■ **PROBLEM DESCRIPTION**
The result should be all the records, exact and complete, without a single picture.

■ **RECORDS FOR THIS EXERCISE**

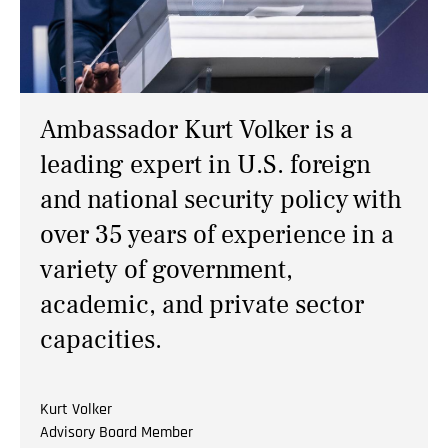
NEWS
CONTACTS
Ambassador Kurt Volker is a
leading expert in U.S. foreign
and national security policy with
over 35 years of experience in a
variety of government,
academic, and private sector
capacities.
Kurt Volker
Advisory Board Member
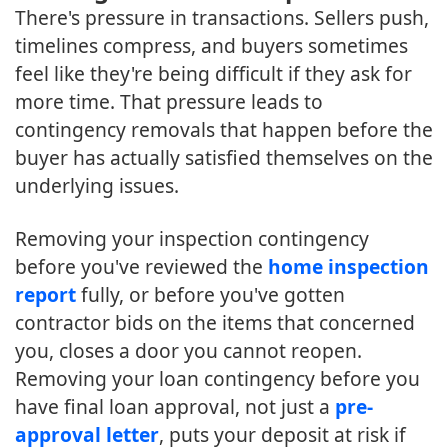
There's pressure in transactions. Sellers push,
timelines compress, and buyers sometimes
feel like they're being difficult if they ask for
more time. That pressure leads to
contingency removals that happen before the
buyer has actually satisfied themselves on the
underlying issues.
Removing your inspection contingency
before you've reviewed the
home inspection
report
fully, or before you've gotten
contractor bids on the items that concerned
you, closes a door you cannot reopen.
Removing your loan contingency before you
have final loan approval, not just a
pre-
approval letter
, puts your deposit at risk if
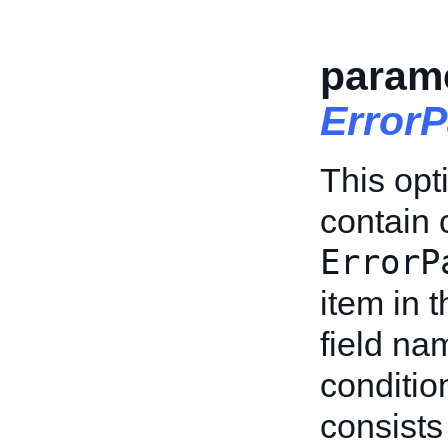
parame
Error
This opt
contain 
ErrorP
item in t
field na
conditi
consists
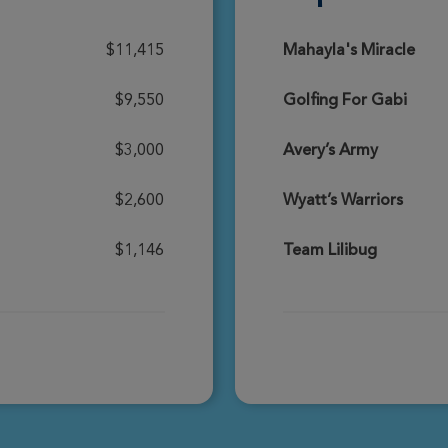
Donate
$11,415
Mahayla's Miracle
$9,550
Golfing For Gabi
Donate
$3,000
Avery’s Army
$2,600
Wyatt’s Warriors
Donate
$1,146
Team Lilibug
Donate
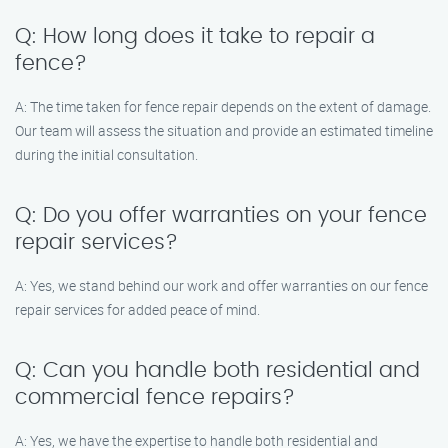
Q: How long does it take to repair a
fence?
A: The time taken for fence repair depends on the extent of damage.
Our team will assess the situation and provide an estimated timeline
during the initial consultation.
Q: Do you offer warranties on your fence
repair services?
A: Yes, we stand behind our work and offer warranties on our fence
repair services for added peace of mind.
Q: Can you handle both residential and
commercial fence repairs?
A: Yes, we have the expertise to handle both residential and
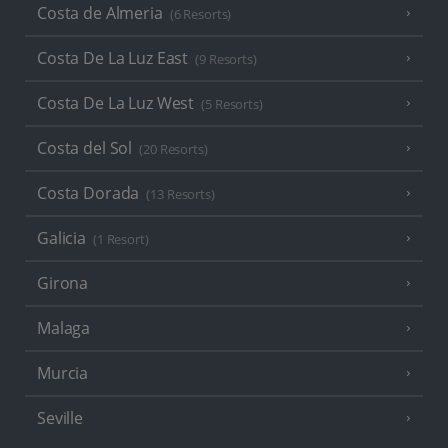
Costa de Almeria
(6 Resorts)
Costa De La Luz East
(9 Resorts)
Costa De La Luz West
(5 Resorts)
Costa del Sol
(20 Resorts)
Costa Dorada
(13 Resorts)
Galicia
(1 Resort)
Girona
Malaga
Murcia
Seville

■ **YOUR SOLUTION**
NEWS
CONTACTS
Ambassador Kurt Volker is a
leading expert in U.S. foreign
and national security policy with
over 35 years of experience in a
variety of government,
academic, and private sector
capacities.
Kurt Volker
Advisory Board Member
There's pressure in transactions. Sellers push,
timelines compress, and buyers sometimes
feel like they're being difficult if they ask for
more time. That pressure leads to
contingency removals that happen before the
buyer has actually satisfied themselves on the
underlying issues.
Removing your inspection contingency
before you've reviewed the
home inspection
report
fully, or before you've gotten
contractor bids on the items that concerned
you, closes a door you cannot reopen.
Removing your loan contingency before you
have final loan approval, not just a
pre-
approval letter
, puts your deposit at risk if
parame
Error
This opt
contain 
ErrorP
item in t
field na
conditi
consists
Donate
$11,415
Mahayla's Miracle
$9,550
Golfing For Gabi
Donate
$3,000
Avery’s Army
$2,600
Wyatt’s Warriors
Donate
$1,146
Team Lilibug
Donate
Q: How long does it take to repair a
fence?
A: The time taken for fence repair depends on the extent of damage.
Our team will assess the situation and provide an estimated timeline
during the initial consultation.
Q: Do you offer warranties on your fence
repair services?
A: Yes, we stand behind our work and offer warranties on our fence
repair services for added peace of mind.
Q: Can you handle both residential and
commercial fence repairs?
A: Yes, we have the expertise to handle both residential and
Costa de Almeria
(6 Resorts)
Costa De La Luz East
(9 Resorts)
Costa De La Luz West
(5 Resorts)
Costa del Sol
(20 Resorts)
Costa Dorada
(13 Resorts)
Galicia
(1 Resort)
Girona
Malaga
Murcia
Seville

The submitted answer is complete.